** Problem to work on **
Extract every record, exactly as written, and ignore the pictures.

+ + + + +

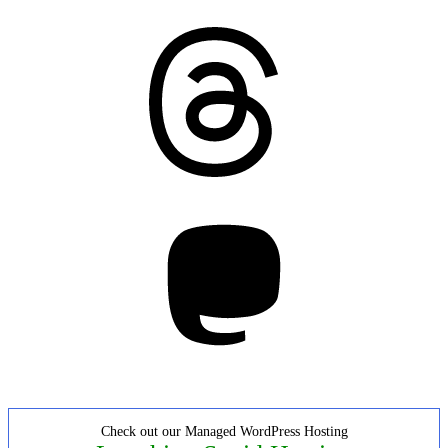
Threads
Mastodon
Check out our Managed WordPress Hosting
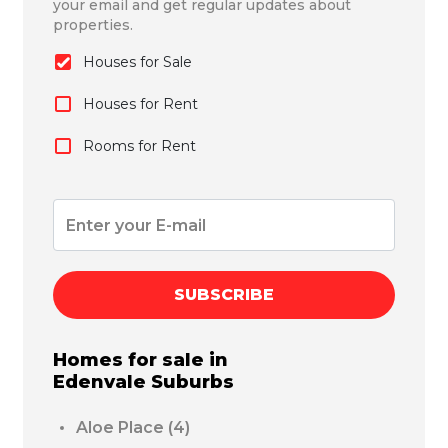
your email and get regular updates about
properties.
Houses for Sale
Houses for Rent
Rooms for Rent
SUBSCRIBE
Homes for sale in
Edenvale
Suburbs
Aloe Place
(4)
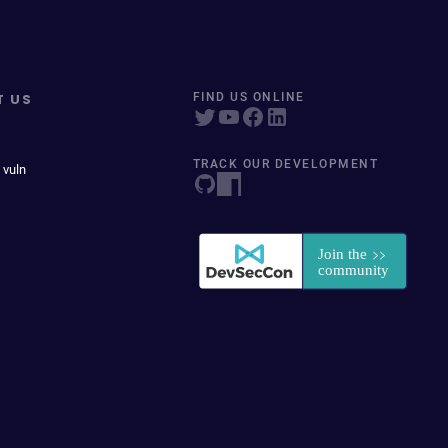
T US
FIND US ONLINE
TRACK OUR DEVELOPMENT
 vuln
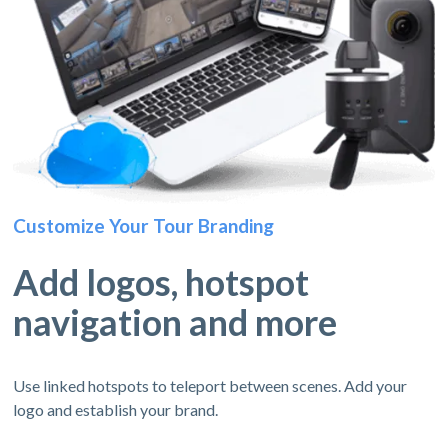
Customize Your Tour Branding
Add logos, hotspot
navigation and more
Use linked hotspots to teleport between scenes. Add your
logo and establish your brand.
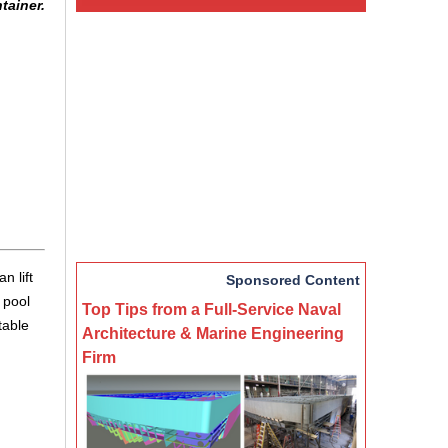
tainer.
n lift
Sponsored Content
 pool
Top Tips from a Full-Service Naval
table
Architecture & Marine Engineering
Firm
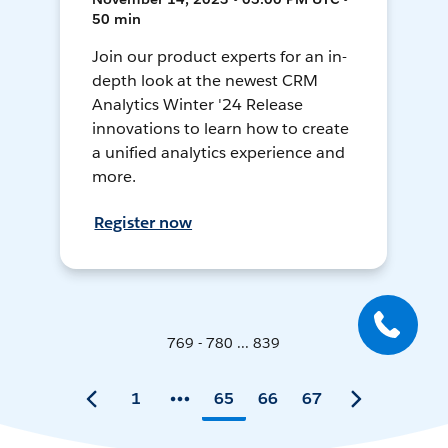
50 min
Join our product experts for an in-
depth look at the newest CRM
Analytics Winter '24 Release
innovations to learn how to create
a unified analytics experience and
more.
Register now
769 - 780 ... 839
1
65
66
67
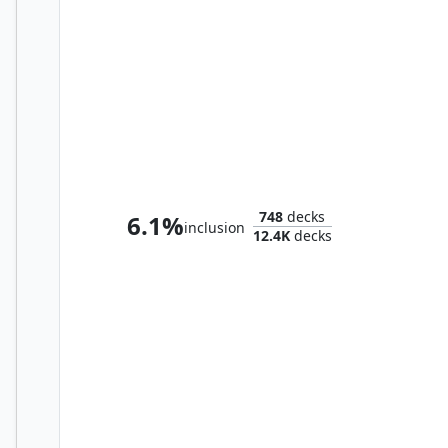
The Mindskinner
748
decks
6.1%
inclusion
12.4K
decks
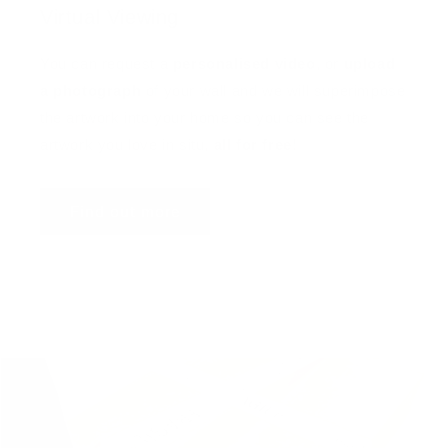
Virtual Viewing
You can request a
personalised video
, or
upload
a photograph
of your wall and we will superimpose
the artwork into your home so you can see the
artwork you love in situ,
all for free
!
Find out more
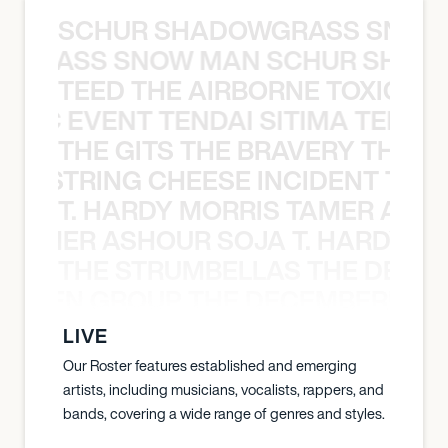
SCHUR SHADOWGRASS SNOW
WGRASS SNOW MAN SCHUR SHAD
TEED THE AIRBORNE TOXIC EV
OXIC EVENT TENDAI SITIMA TEED T
THE GITS THE BRAVERY THE S
THE STRING CHEESE INCIDENT THE
T. HARDY MORRIS TAMER ASH
S TAMER ASHOUR SOJA T. HARDY 
THE STRUMBELLAS THE DEAN
N WEEN GROUP THE DECEMBERISTS
LIVE
Our Roster features established and emerging
artists, including musicians, vocalists, rappers, and
bands, covering a wide range of genres and styles.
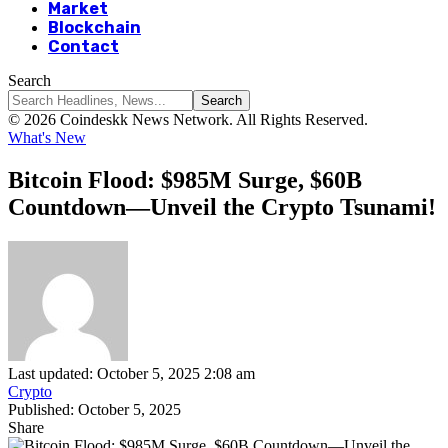
Market
Blockchain
Contact
Search
© 2026 Coindeskk News Network. All Rights Reserved.
What's New
Bitcoin Flood: $985M Surge, $60B
Countdown—Unveil the Crypto Tsunami!
Last updated: October 5, 2025 2:08 am
Crypto
Published: October 5, 2025
Share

+ + + + +

** Solution below **
Threads
Mastodon
Check out our Managed WordPress Hosting
your email and get regular updates about
properties.
Houses for Sale
Houses for Rent
Rooms for Rent
SUBSCRIBE
Homes for sale in
Edenvale
Suburbs
Aloe Place
(4)
T US
FIND US ONLINE
TRACK OUR DEVELOPMENT
 vuln
Customize Your Tour Branding
Add logos, hotspot
navigation and more
Use linked hotspots to teleport between scenes. Add your
logo and establish your brand.
tainer.
n lift
Sponsored Content
 pool
Top Tips from a Full-Service Naval
table
Architecture & Marine Engineering
Firm
50 min
Join our product experts for an in-
depth look at the newest CRM
Analytics Winter '24 Release
innovations to learn how to create
a unified analytics experience and
more.
Register now
769 - 780 ... 839
1
65
66
67
The Mindskinner
748
decks
6.1%
inclusion
12.4K
decks
Virtual Viewing
You can request a
personalised video
, or
upload
a photograph
of your wall and we will superimpose
the artwork into your home so you can see the
artwork you love in situ,
all for free
!
Find out more
SCHUR SHADOWGRASS SNOW
WGRASS SNOW MAN SCHUR SHAD
TEED THE AIRBORNE TOXIC EV
OXIC EVENT TENDAI SITIMA TEED T
THE GITS THE BRAVERY THE S
THE STRING CHEESE INCIDENT THE
T. HARDY MORRIS TAMER ASH
S TAMER ASHOUR SOJA T. HARDY 
THE STRUMBELLAS THE DEAN
N WEEN GROUP THE DECEMBERISTS
LIVE
Our Roster features established and emerging
artists, including musicians, vocalists, rappers, and
bands, covering a wide range of genres and styles.
Market
Blockchain
Contact
Search
© 2026 Coindeskk News Network. All Rights Reserved.
What's New
Bitcoin Flood: $985M Surge, $60B
Countdown—Unveil the Crypto Tsunami!
Last updated: October 5, 2025 2:08 am
Crypto
Published: October 5, 2025
Share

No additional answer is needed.